The possible return to Pakistan of its former president Pervez Musharraf for the first time since he left the country in 2016 has reopened a bitter debate about the military dictatorship he led for more than a decade.

Musharraf came to power in a coup in 1999 that toppled Nawaz Sharif’s government, and went on to hold the presidency from 2001 to 2008, when he resigned to avoid impeachment. Since then he has spent most of his time in self-imposed exile in the UK and the Middle East.

A key ally of the US in the aftermath of the 9/11 attacks, his time in power became notorious for oppression and rampant human rights abuses, especially in its latter years. In 2007 he suspended the constitution, imposed martial law, sacked the chief justice of the supreme court and arrested activists and lawyers, prompting mass protests.

The 78-year-old is suffering from amyloidosis, a rare disease that occurs when an abnormal protein builds up in organs and interferes with normal functions. He has been in hospital in the UAE for the past few weeks and his family say he is not expected to make a recovery. Local media reported that he has expressed a desire to spend the “rest of his life” in his home country, and on Tuesday a military spokesperson said this wish should granted.

Raza Rabbani, a former chairman of the senate, said he was strongly against allowing the ailing former president to return, describing the Musharraf era as “a saga of oppression in Pakistan’.

Rabbani told the Guardian that Musharraf had left a trail of institutions weakened by his attempts to “rewrite civil-military relations in favour of the military”. He also accused him of overseeing political murders and of “selling and bartering away Pakistanis to America and capitulating Pakistan’s interests [to the US] after 9/11”.

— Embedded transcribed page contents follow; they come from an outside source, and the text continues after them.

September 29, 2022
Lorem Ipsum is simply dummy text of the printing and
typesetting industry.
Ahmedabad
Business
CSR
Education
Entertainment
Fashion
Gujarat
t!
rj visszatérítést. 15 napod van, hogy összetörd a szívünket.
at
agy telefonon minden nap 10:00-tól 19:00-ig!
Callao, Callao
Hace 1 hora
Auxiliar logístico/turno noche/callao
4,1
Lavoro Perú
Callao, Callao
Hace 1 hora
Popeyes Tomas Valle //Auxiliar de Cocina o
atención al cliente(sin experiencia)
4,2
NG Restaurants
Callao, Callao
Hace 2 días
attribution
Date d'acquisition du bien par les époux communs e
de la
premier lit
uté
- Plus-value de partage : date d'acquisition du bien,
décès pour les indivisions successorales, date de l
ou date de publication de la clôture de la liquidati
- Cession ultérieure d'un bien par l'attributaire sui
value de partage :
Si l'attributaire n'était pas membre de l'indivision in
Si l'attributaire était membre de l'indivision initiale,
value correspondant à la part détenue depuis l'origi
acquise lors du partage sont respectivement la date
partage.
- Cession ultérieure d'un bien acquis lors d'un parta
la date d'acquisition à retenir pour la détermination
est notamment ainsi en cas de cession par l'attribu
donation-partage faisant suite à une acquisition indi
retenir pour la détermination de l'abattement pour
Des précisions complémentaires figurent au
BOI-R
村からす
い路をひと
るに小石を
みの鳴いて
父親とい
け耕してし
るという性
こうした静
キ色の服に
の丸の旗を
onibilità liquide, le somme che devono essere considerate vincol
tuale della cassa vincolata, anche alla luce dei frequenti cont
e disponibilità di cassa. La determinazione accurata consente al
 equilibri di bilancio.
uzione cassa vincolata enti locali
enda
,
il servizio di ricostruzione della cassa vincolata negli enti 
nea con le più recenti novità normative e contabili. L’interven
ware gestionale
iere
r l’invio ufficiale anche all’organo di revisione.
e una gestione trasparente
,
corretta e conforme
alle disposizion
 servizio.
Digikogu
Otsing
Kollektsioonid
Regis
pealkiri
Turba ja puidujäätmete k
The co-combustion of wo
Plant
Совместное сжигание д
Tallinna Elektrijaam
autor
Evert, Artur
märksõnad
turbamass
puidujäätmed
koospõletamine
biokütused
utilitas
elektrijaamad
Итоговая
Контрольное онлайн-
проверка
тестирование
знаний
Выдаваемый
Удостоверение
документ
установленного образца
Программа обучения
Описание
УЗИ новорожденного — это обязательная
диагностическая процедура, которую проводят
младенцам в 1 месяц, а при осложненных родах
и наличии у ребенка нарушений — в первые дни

Musharraf once infamously said in an interview: “I think the constitution is just a piece of paper to be thrown in the dustbin.”

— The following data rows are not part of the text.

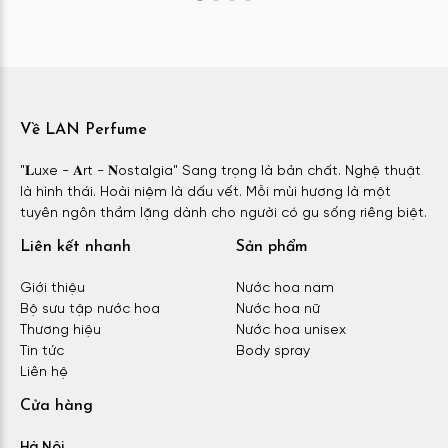
Về LAN Perfume
"𝐋uxe - 𝐀rt - 𝐍ostalgia" Sang trọng là bản chất. Nghệ thuật
là hình thái. Hoài niệm là dấu vết. Mỗi mùi hương là một
tuyên ngôn thầm lặng dành cho người có gu sống riêng biệt.
Liên kết nhanh
Sản phẩm
Giới thiệu
Nước hoa nam
Bộ sưu tập nước hoa
Nước hoa nữ
Thương hiệu
Nước hoa unisex
Tin tức
Body spray
Liên hệ
Cửa hàng
Hà Nội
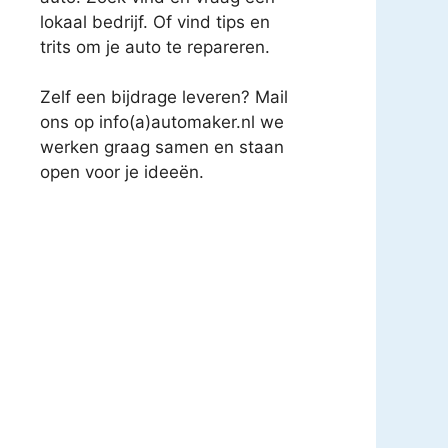
lokaal bedrijf. Of vind tips en
trits om je auto te repareren.
Zelf een bijdrage leveren? Mail
ons op info(a)automaker.nl we
werken graag samen en staan
open voor je ideeën.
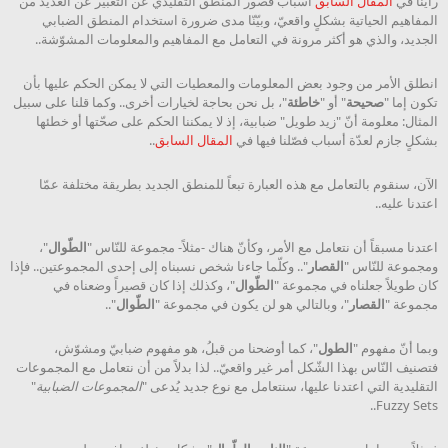
رأينا في
المقال السابق
أسباب قصور المنطق التقليدي عن التعبير عن العديد من
المفاهيم الحياتية بشكلٍ واقعيّ، وبيّنّا مدى ضرورة استخدام المنطق الضبابي
الجديد، والذي هو أكثر مرونة في التعامل مع المفاهيم والمعلومات المشوّشة..
انطلق الأمر من وجود بعض المعلومات والمعطيات التي لا يمكن الحكم عليها بأن
تكون إما "
صحيحة
" أو "
خاطئة
"، بل نحن بحاجة لخيارات أخرى.. وكما قلنا على سبيل
المثال: معلومة أنّ "زيد طويل" ضبابية، إذ لا يمكننا الحكم على صحّتها أو خطئها
بشكلٍ جازم لعدّة أسباب فصّلنا فيها في
المقال السابق
..
الآن، سنقوم بالتعامل مع هذه العبارة تبعاً للمنطق الجديد بطريقة مختلفة عمّا
اعتدنا عليه..
اعتدنا مسبقاً أن نتعامل مع الأمر، وكأنّ هناك -مثلاً- مجموعة للنّاس "
الطّوال
"،
ومجموعة للنّاس "
القصار
".. وكلّما جاءنا شخص نسبناه إلى إحدى المجموعتين.. فإذا
كان طويلاً جعلناه في مجموعة "
الطّوال
"، وكذلك إذا كان قصيراً وضعناه في
مجموعة "
القصار
"، وبالتالي هو لن يكون في مجموعة "
الطّوال
"..
وبما أنّ مفهوم "
الطول
"، كما أوضحنا من قبلُ، هو مفهوم ضبابيّ ومشوّش،
فتصنيف النّاس بهذا الشّكل أمر غير واقعيّ.. لذا بدلاً من أن نتعامل مع المجموعات
التقليدية التي اعتدنا عليها، سنتعامل مع نوع جديد يُدعى "
المجموعات الضبابية
"
Fuzzy Sets..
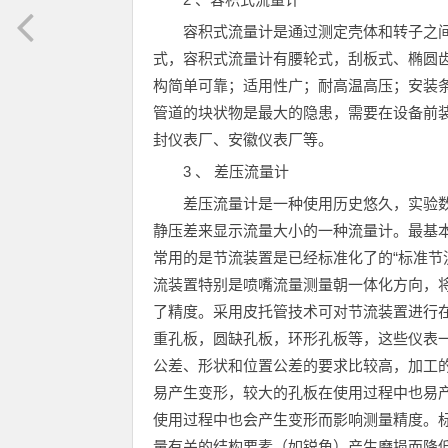
容积式流量计是通过测定壳体和转子之
式，容积式流量计有腰轮式，刮板式、椭圆齿轮
构简单可靠；适用性广；耐高温高压；安装
管道的块状物是最大的隐患，需要在设备前
封仪表厂、安徽仪表厂等。
3 、 差压流量计
差压流量计是一种使用历史悠久，实验
静压差来显示流量大小的一种流量计。最基
常用的是节流装置是已经标准化了的“标准节
流装置特别是喷嘴流量测量朝一体化方向，
了精度。采用皮托管技术可对节流装置进行
重孔板，圆缺孔板，环形孔板等，这些仪表
公差、形状和位置公差的要求比较高，加工
易产生变形，较大的孔板在使用过程中也易
使用过程中也会产生变形而影响测量精度。
量有关的结构要素（如锐角）产生磨损而降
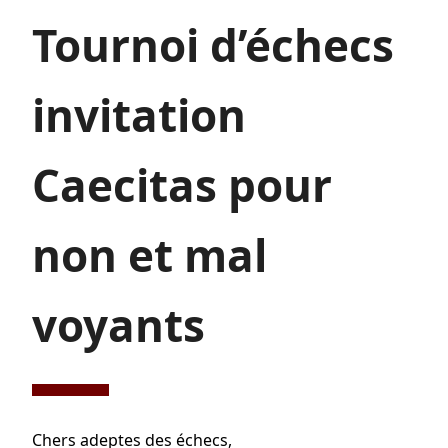
Tournoi d’échecs
invitation
Caecitas pour
non et mal
voyants
Chers adeptes des échecs,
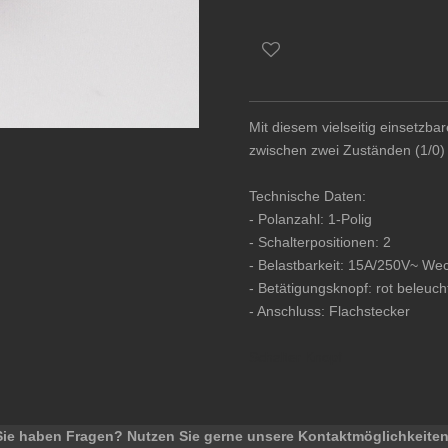
Mit diesem vielseitig einsetzb
zwischen zwei Zuständen (1/0)
Technische Daten:
- Polanzahl: 1-Polig
- Schalterpositionen: 2
- Belastbarkeit: 15A/250V~ W
- Betätigungsknopf: rot beleuch
- Anschluss: Flachstecker
Schalter Knopf
Sie haben Fragen? Nutzen Sie gerne unsere Kontaktmöglichkeiten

During his rule, Sharif and another former prime minister, Benazir Bhutto, were barred from contesting elections and went into exile. Bhutto returned to Pakistan amid death threats in 2007. She claimed she had faced threats from Musharraf. Soon after her return, Bhutto was assassinated in Rawalpindi.

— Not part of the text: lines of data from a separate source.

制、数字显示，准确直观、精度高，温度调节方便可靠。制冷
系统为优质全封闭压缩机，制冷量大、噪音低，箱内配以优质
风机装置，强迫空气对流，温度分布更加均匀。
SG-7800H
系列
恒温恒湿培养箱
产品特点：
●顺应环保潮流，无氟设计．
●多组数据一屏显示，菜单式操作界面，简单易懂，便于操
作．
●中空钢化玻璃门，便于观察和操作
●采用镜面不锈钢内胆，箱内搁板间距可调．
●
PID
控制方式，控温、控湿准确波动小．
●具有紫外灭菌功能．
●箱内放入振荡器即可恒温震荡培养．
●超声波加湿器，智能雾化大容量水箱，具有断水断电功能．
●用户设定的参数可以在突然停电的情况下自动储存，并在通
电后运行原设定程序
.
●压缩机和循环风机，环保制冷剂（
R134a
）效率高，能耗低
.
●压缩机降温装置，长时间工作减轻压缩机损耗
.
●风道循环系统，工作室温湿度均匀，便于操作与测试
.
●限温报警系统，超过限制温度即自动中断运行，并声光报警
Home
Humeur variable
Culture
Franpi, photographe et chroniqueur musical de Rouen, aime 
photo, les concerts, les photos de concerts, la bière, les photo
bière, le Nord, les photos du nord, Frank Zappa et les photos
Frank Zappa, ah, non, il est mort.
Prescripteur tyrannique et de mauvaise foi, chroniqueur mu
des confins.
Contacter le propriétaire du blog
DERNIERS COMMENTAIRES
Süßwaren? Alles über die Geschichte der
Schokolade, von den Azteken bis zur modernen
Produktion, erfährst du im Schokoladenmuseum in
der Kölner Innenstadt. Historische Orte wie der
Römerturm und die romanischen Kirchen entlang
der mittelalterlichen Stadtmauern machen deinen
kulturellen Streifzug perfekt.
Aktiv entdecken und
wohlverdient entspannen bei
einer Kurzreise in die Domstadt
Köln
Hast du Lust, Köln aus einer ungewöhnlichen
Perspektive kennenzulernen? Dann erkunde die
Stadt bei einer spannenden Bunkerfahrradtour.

Musharraf returned from self-imposed exile in March 2013 in a disastrous bid to contest a seat in that year’s general elections. High-treason legal proceedings against him began in 2014, but in 2016, Musharraf was allowed to leave the country on medical grounds —a move that was widely interpreted as a sign of the government surrendering to the military establishment.

Harris Khalique, the secretary general of the Human Rights Commission of Pakistan, said Musharraf had encouraged the 11 May riots in Karachi in 2007, in which 48 people died. He also accused Musharraf of encouraging the enforced disappearances of political dissenters and of unleashing an insurgency in Balochistan when he launched a military operation in the province.

Musharraf’s defenders say that private media made progress under his rule, but the journalist Hamid Mir said the introduction of private media actually happened under Bhutto.

“What Musharraf did instead was to introduce systematic censorship,” said Mir. “All private channels were blocked by the military regime in November 2007 for covering restoration of the judiciary movement.”

Aasim Sajjad Akhtar, an author and political worker, said Musharraf earned “bounties” from Washington by acceding to the so-called “war on terror”. Musharraf allowed drone attacks on former tribal areas and provided safe haven to certain factions of the Afghan Taliban.

“Like all dictators before him, Musharraf was booted from power unceremoniously, and his family’s desperate attempts to bring him back to Pakistan on his deathbed are a sorry indictment of both the military establishment’s overarching power, and its refusal to relinquish it,” Akhtar said.

In 2019, Musharraf was found guilty of treason for suspending the constitution and imposing emergency rule in 2007. He was sentenced to death. The judgment was later reversed.

Khalique said Musharraf should be allowed to return on humanitarian grounds, but also that Pakistan should establish a truth and reconciliation commission to mark 75 years of independence in August.

“Set the historic record straight, move forward, and focus on the wrongs of both despotic civilian leaders and dictators since Ayub Khan. A stocktaking of the last 75 years,” he said.